## RAW DATA
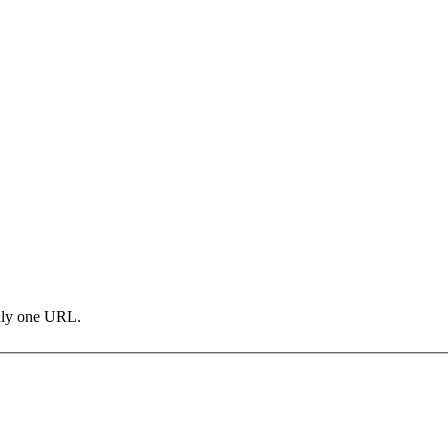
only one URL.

--

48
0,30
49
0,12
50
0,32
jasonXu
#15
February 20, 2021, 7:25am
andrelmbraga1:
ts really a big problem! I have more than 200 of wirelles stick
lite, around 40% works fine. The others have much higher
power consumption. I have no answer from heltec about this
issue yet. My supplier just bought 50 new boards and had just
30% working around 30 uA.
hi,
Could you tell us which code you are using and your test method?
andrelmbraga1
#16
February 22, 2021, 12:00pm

---

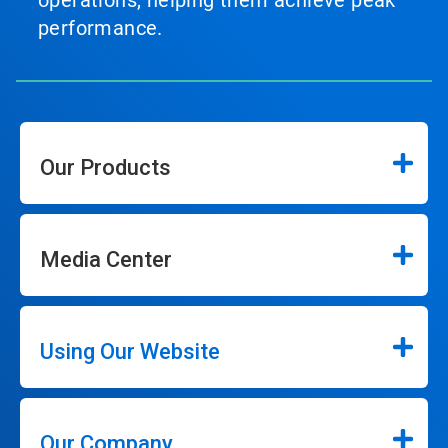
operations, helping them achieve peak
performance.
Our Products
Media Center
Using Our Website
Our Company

## WHAT YOU HAVE TO DO
Take every line above that includes the string "around" and return it.

## ANSWER TO THIS EXERCISE
lite, around 40% works fine. The others have much higher
30% working around 30 uA.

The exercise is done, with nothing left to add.